EXERCISE GOAL — Restate the data below word for word, omitting pictures.

--- DATA SUPPLIED Enclosed Below ---

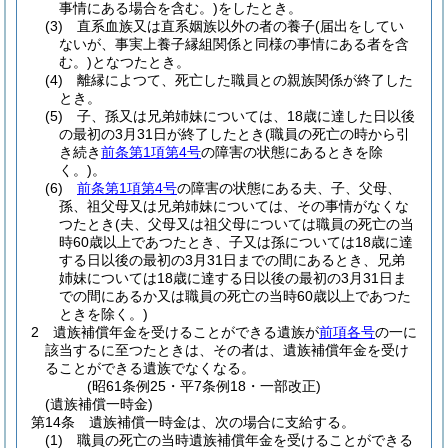
事情にある場合を含む。)
をしたとき。
(3)
直系血族又は直系姻族以外の者の養子
(届出をしてい
ないが、事実上養子縁組関係と同様の事情にある者を含
む。)
となつたとき。
(4)
離縁によつて、死亡した職員との親族関係が終了した
とき。
(5)
子、孫又は兄弟姉妹については、18歳に達した日以後
の最初の3月31日が終了したとき
(職員の死亡の時から引
き続き
前条第1項第4号
の障害の状態にあるときを除
く。)
。
(6)
前条第1項第4号
の障害の状態にある夫、子、父母、
孫、祖父母又は兄弟姉妹については、その事情がなくな
つたとき
(夫、父母又は祖父母については職員の死亡の当
時60歳以上であつたとき、子又は孫については18歳に達
する日以後の最初の3月31日までの間にあるとき、兄弟
姉妹については18歳に達する日以後の最初の3月31日ま
での間にあるか又は職員の死亡の当時60歳以上であつた
ときを除く。)
2
遺族補償年金を受けることができる遺族が
前項各号
の一に
該当するに至つたときは、その者は、遺族補償年金を受け
ることができる遺族でなくなる。
(昭61条例25・平7条例18・一部改正)
(遺族補償一時金)
第14条
遺族補償一時金は、次の場合に支給する。
(1)
職員の死亡の当時遺族補償年金を受けることができる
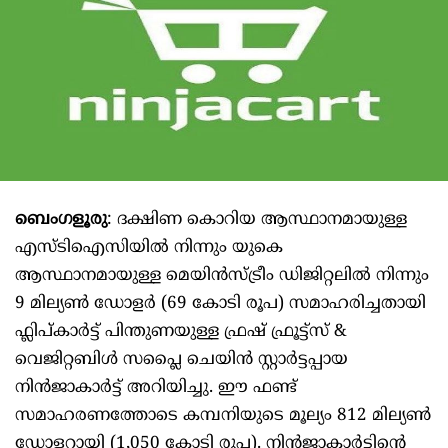
ബെംഗളൂരു
: ദക്ഷിണ കൊറിയ ആസ്ഥാനമായുള്ള
എസ്ടിഐസിയിൽ നിന്നും യുകെ
ആസ്ഥാനമായുള്ള മെയിൻസ്ട്രീം ഡിജിറ്റലിൽ നിന്നും
9 മില്യൺ ഡോളർ (69 കോടി രൂപ) സമാഹരിച്ചതായി
ഫ്ലിപ്കാർട്ട് പിന്തുണയുള്ള ഫ്രഷ് ഫ്രൂട്ട്സ് &
വെജിറ്റബിൾ സപ്ലൈ ചെയിൻ സ്റ്റാർട്ടപ്പായ
നിൻജാകാർട്ട് അറിയിച്ചു. ഈ ഫണ്ട്
സമാഹരണത്തോടെ കമ്പനിയുടെ മൂല്യം 812 മില്യൺ
ഡോളറായി (1,050 കോടി രൂപ). നിൻജാകാർട്ടിന്റെ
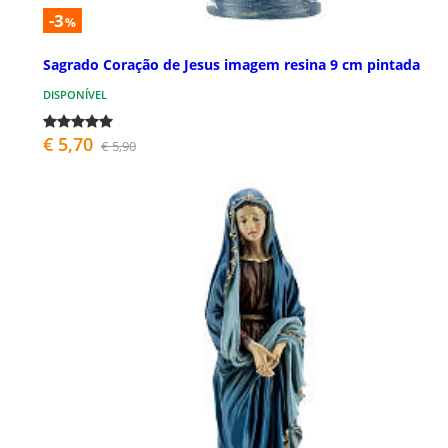
-3
%
Sagrado Coração de Jesus imagem resina 9 cm pintada
DISPONÍVEL
€ 5,70
€ 5,90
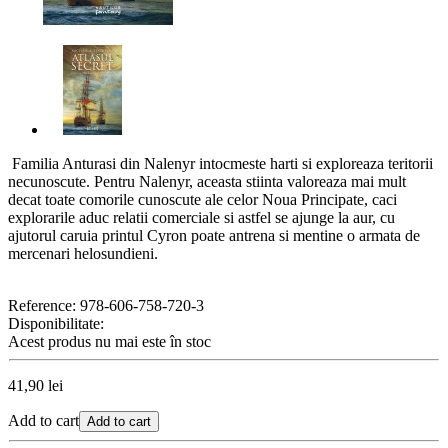
Familia Anturasi din Nalenyr intocmeste harti si exploreaza teritorii
necunoscute. Pentru Nalenyr, aceasta stiinta valoreaza mai mult
decat toate comorile cunoscute ale celor Noua Principate, caci
explorarile aduc relatii comerciale si astfel se ajunge la aur, cu
ajutorul caruia printul Cyron poate antrena si mentine o armata de
mercenari helosundieni.
Reference:
978-606-758-720-3
Disponibilitate:
Acest produs nu mai este în stoc
41,90 lei
Add to cart
Add to cart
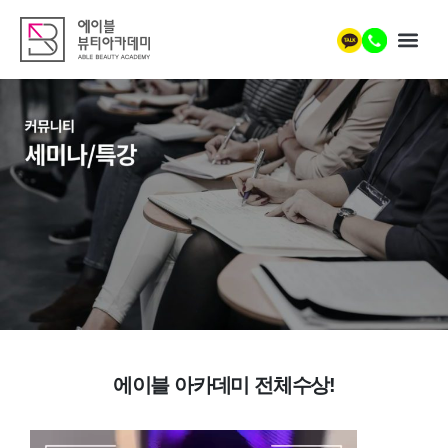
에이블 아카데미 전체수상!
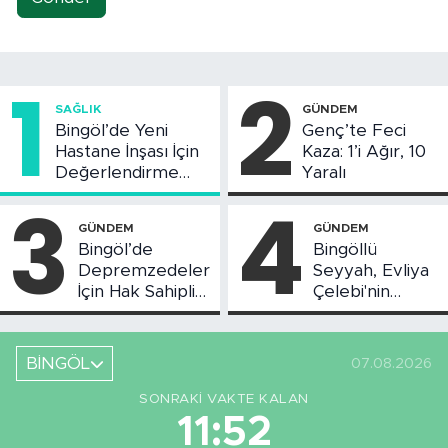
1
2
SAĞLIK
GÜNDEM
Bingöl’de Yeni
Genç’te Feci
Hastane İnşası İçin
Kaza: 1’i Ağır, 10
Değerlendirme
Yaralı
Toplantısı Yapıldı
3
4
GÜNDEM
GÜNDEM
Bingöl’de
Bingöllü
Depremzedeler
Seyyah, Evliya
İçin Hak Sahipliği
Çelebi'nin
Askı Süreci
Bahsettiği
Başladı
Bingöl'deki O
Yeri
BİNGÖL
07.08.2026
Görüntüledi
SONRAKI VAKTE KALAN
11:51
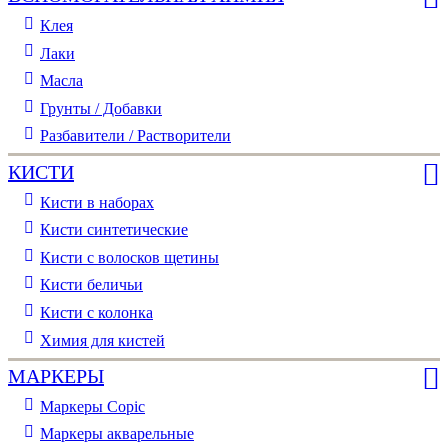
Клея
Лаки
Масла
Грунты / Добавки
Разбавители / Растворители
КИСТИ
Кисти в наборах
Кисти синтетические
Кисти с волосков щетины
Кисти беличьи
Кисти с колонка
Химия для кистей
МАРКЕРЫ
Маркеры Copic
Маркеры акварельные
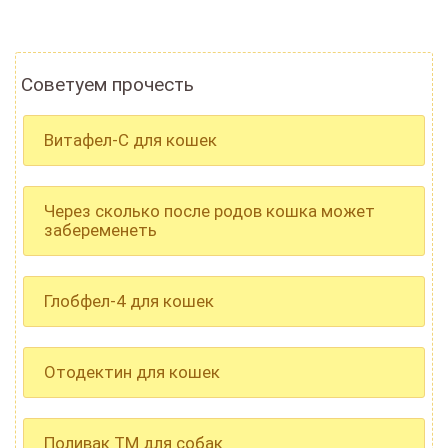
Советуем прочесть
Витафел-С для кошек
Через сколько после родов кошка может
забеременеть
Глобфел-4 для кошек
Отодектин для кошек
Поливак ТМ для собак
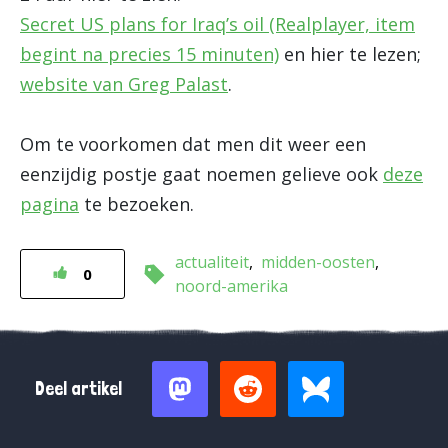
Secret US plans for Iraq’s oil (Realplayer, item
begint na precies 15 minuten)
en hier te lezen;
website van Greg Palast
.
Om te voorkomen dat men dit weer een
eenzijdig postje gaat noemen gelieve ook
deze
pagina
te bezoeken.
actualiteit
midden-oosten
0
noord-amerika
Deel artikel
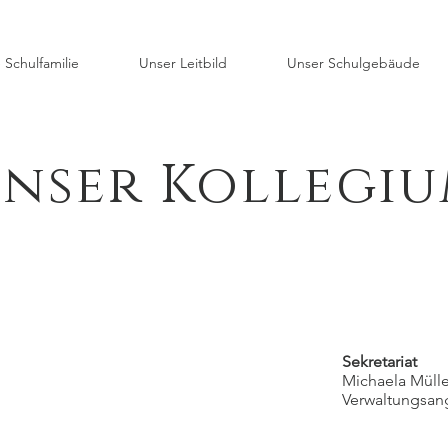
 Schulfamilie
Unser Leitbild
Unser Schulgebäude
nser Kollegi
Sekretariat
Michaela
Verwaltungsang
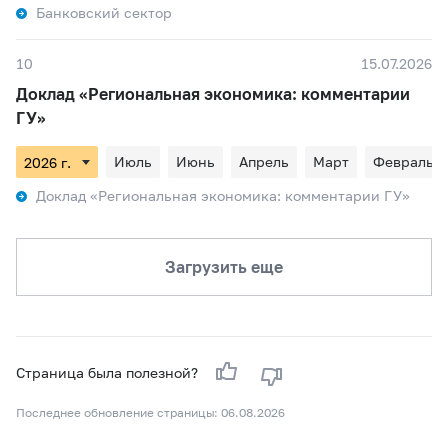
Банковский сектор
10
15.07.2026
Доклад «Региональная экономика: комментарии
ГУ»
Июль
Июнь
Апрель
Март
Февраль
Доклад «Региональная экономика: комментарии ГУ»
Загрузить еще
Страница была полезной?
Последнее обновление страницы: 06.08.2026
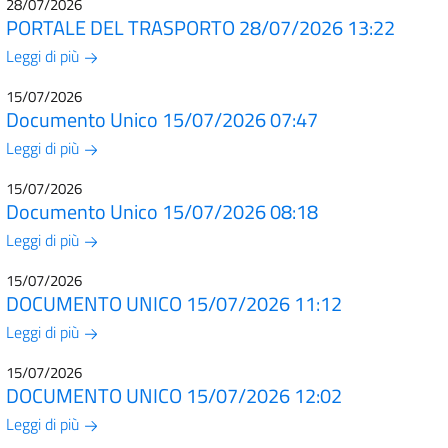
28/07/2026
PORTALE DEL TRASPORTO 28/07/2026 13:22
Leggi di più
15/07/2026
Documento Unico 15/07/2026 07:47
Leggi di più
15/07/2026
Documento Unico 15/07/2026 08:18
Leggi di più
15/07/2026
DOCUMENTO UNICO 15/07/2026 11:12
Leggi di più
15/07/2026
DOCUMENTO UNICO 15/07/2026 12:02
Leggi di più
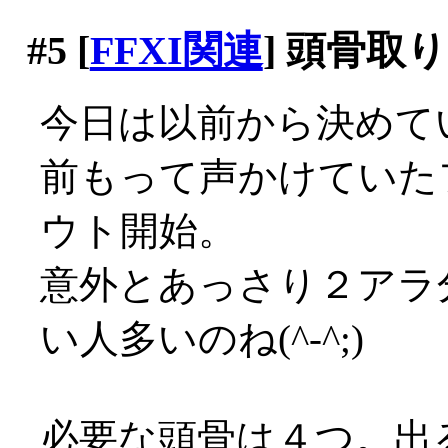
#5
[
FFXI関連
] 頭骨取
今日は以前から決めて
前もって声かけていた
ウト開始。
意外とあっさり２アラ
い人多いのね(^-^;)
必要な頭骨は４つ。出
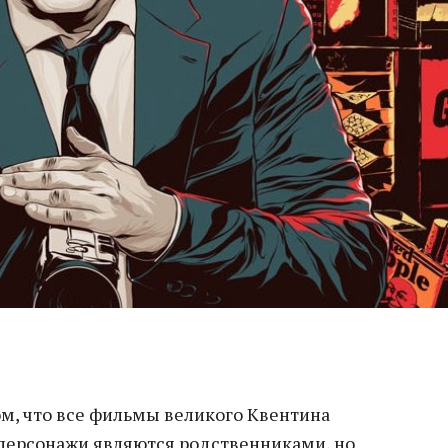
ом, что все фильмы великого Квентина
 персонажи являются родственниками, но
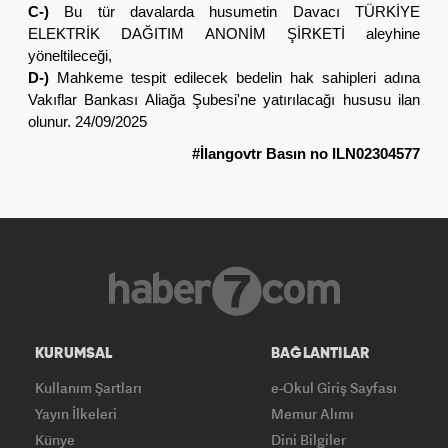
C-)
Bu tür davalarda husumetin Davacı TÜRKİYE
ELEKTRİK DAĞITIM ANONİM ŞİRKETİ aleyhine
yöneltileceği,
D-)
Mahkeme tespit edilecek bedelin hak sahipleri adına
Vakıflar Bankası Aliağa Şubesi'ne yatırılacağı hususu ilan
olunur. 24/09/2025
#İlangovtr Basın no ILN02304577
KURUMSAL
BAĞLANTILAR
Kullanım Şartları
e-Okul Giriş Sayfası
Yayın İlkeleri
Memur Alımı
Künye
Dini Bilgiler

--- End of Enclosed DATA SUPPLIED ---

EXPECTED ANSWER —
事情にある場合を含む。)
をしたとき。
(3)
直系血族又は直系姻族以外の者の養子
(届出をしてい
ないが、事実上養子縁組関係と同様の事情にある者を含
む。)
となつたとき。
(4)
離縁によつて、死亡した職員との親族関係が終了した
とき。
(5)
子、孫又は兄弟姉妹については、18歳に達した日以後
の最初の3月31日が終了したとき
(職員の死亡の時から引
き続き
前条第1項第4号
の障害の状態にあるときを除
く。)
。
(6)
前条第1項第4号
の障害の状態にある夫、子、父母、
孫、祖父母又は兄弟姉妹については、その事情がなくな
つたとき
(夫、父母又は祖父母については職員の死亡の当
時60歳以上であつたとき、子又は孫については18歳に達
する日以後の最初の3月31日までの間にあるとき、兄弟
姉妹については18歳に達する日以後の最初の3月31日ま
での間にあるか又は職員の死亡の当時60歳以上であつた
ときを除く。)
2
遺族補償年金を受けることができる遺族が
前項各号
の一に
該当するに至つたときは、その者は、遺族補償年金を受け
ることができる遺族でなくなる。
(昭61条例25・平7条例18・一部改正)
(遺族補償一時金)
第14条
遺族補償一時金は、次の場合に支給する。
(1)
職員の死亡の当時遺族補償年金を受けることができる
ബെംഗളൂരു
: ദക്ഷിണ കൊറിയ ആസ്ഥാനമായുള്ള
എസ്ടിഐസിയിൽ നിന്നും യുകെ
ആസ്ഥാനമായുള്ള മെയിൻസ്ട്രീം ഡിജിറ്റലിൽ നിന്നും
9 മില്യൺ ഡോളർ (69 കോടി രൂപ) സമാഹരിച്ചതായി
ഫ്ലിപ്കാർട്ട് പിന്തുണയുള്ള ഫ്രഷ് ഫ്രൂട്ട്സ് &
വെജിറ്റബിൾ സപ്ലൈ ചെയിൻ സ്റ്റാർട്ടപ്പായ
നിൻജാകാർട്ട് അറിയിച്ചു. ഈ ഫണ്ട്
സമാഹരണത്തോടെ കമ്പനിയുടെ മൂല്യം 812 മില്യൺ
ഡോളറായി (1,050 കോടി രൂപ). നിൻജാകാർട്ടിന്റെ
-3
%
Sagrado Coração de Jesus imagem resina 9 cm pintada
DISPONÍVEL
€ 5,70
€ 5,90
Familia Anturasi din Nalenyr intocmeste harti si exploreaza teritorii
necunoscute. Pentru Nalenyr, aceasta stiinta valoreaza mai mult
decat toate comorile cunoscute ale celor Noua Principate, caci
explorarile aduc relatii comerciale si astfel se ajunge la aur, cu
ajutorul caruia printul Cyron poate antrena si mentine o armata de
mercenari helosundieni.
Reference:
978-606-758-720-3
Disponibilitate:
Acest produs nu mai este în stoc
41,90 lei
Add to cart
Add to cart
에이블 아카데미 전체수상!
1
2
SAĞLIK
GÜNDEM
Bingöl’de Yeni
Genç’te Feci
Hastane İnşası İçin
Kaza: 1’i Ağır, 10
Değerlendirme
Yaralı
Toplantısı Yapıldı
3
4
GÜNDEM
GÜNDEM
Bingöl’de
Bingöllü
Depremzedeler
Seyyah, Evliya
İçin Hak Sahipliği
Çelebi'nin
Askı Süreci
Bahsettiği
Başladı
Bingöl'deki O
Yeri
BİNGÖL
07.08.2026
Görüntüledi
SONRAKI VAKTE KALAN
11:51
Клея
Лаки
Масла
Грунты / Добавки
Разбавители / Растворители
КИСТИ
Кисти в наборах
Кисти синтетические
Кисти с волосков щетины
Кисти беличьи
Кисти с колонка
Химия для кистей
МАРКЕРЫ
Маркеры Copic
Маркеры акварельные
Советуем прочесть
Витафел-С для кошек
Через сколько после родов кошка может
забеременеть
Глобфел-4 для кошек
Отодектин для кошек
Поливак ТМ для собак
Secret US plans for Iraq’s oil (Realplayer, item
begint na precies 15 minuten)
en hier te lezen;
website van Greg Palast
.
Om te voorkomen dat men dit weer een
eenzijdig postje gaat noemen gelieve ook
deze
pagina
te bezoeken.
actualiteit
midden-oosten
0
noord-amerika
Deel artikel
 Schulfamilie
Unser Leitbild
Unser Schulgebäude
nser Kollegi
Sekretariat
Michaela
Verwaltungsang
Банковский сектор
10
15.07.2026
Доклад «Региональная экономика: комментарии
ГУ»
Июль
Июнь
Апрель
Март
Февраль
Доклад «Региональная экономика: комментарии ГУ»
Загрузить еще
Страница была полезной?
Последнее обновление страницы: 06.08.2026
28/07/2026
PORTALE DEL TRASPORTO 28/07/2026 13:22
Leggi di più
15/07/2026
Documento Unico 15/07/2026 07:47
Leggi di più
15/07/2026
Documento Unico 15/07/2026 08:18
Leggi di più
15/07/2026
DOCUMENTO UNICO 15/07/2026 11:12
Leggi di più
15/07/2026
DOCUMENTO UNICO 15/07/2026 12:02
Leggi di più
#5
[
FFXI関連
] 頭骨取
今日は以前から決めて
前もって声かけていた
ウト開始。
意外とあっさり２アラ
い人多いのね(^-^;)
必要な頭骨は４つ。出
ом, что все фильмы великого Квентина
 персонажи являются родственниками, но
C-)
Bu tür davalarda husumetin Davacı TÜRKİYE
ELEKTRİK DAĞITIM ANONİM ŞİRKETİ aleyhine
yöneltileceği,
D-)
Mahkeme tespit edilecek bedelin hak sahipleri adına
Vakıflar Bankası Aliağa Şubesi'ne yatırılacağı hususu ilan
olunur. 24/09/2025
#İlangovtr Basın no ILN02304577
KURUMSAL
BAĞLANTILAR
Kullanım Şartları
e-Okul Giriş Sayfası
Yayın İlkeleri
Memur Alımı
Künye
Dini Bilgiler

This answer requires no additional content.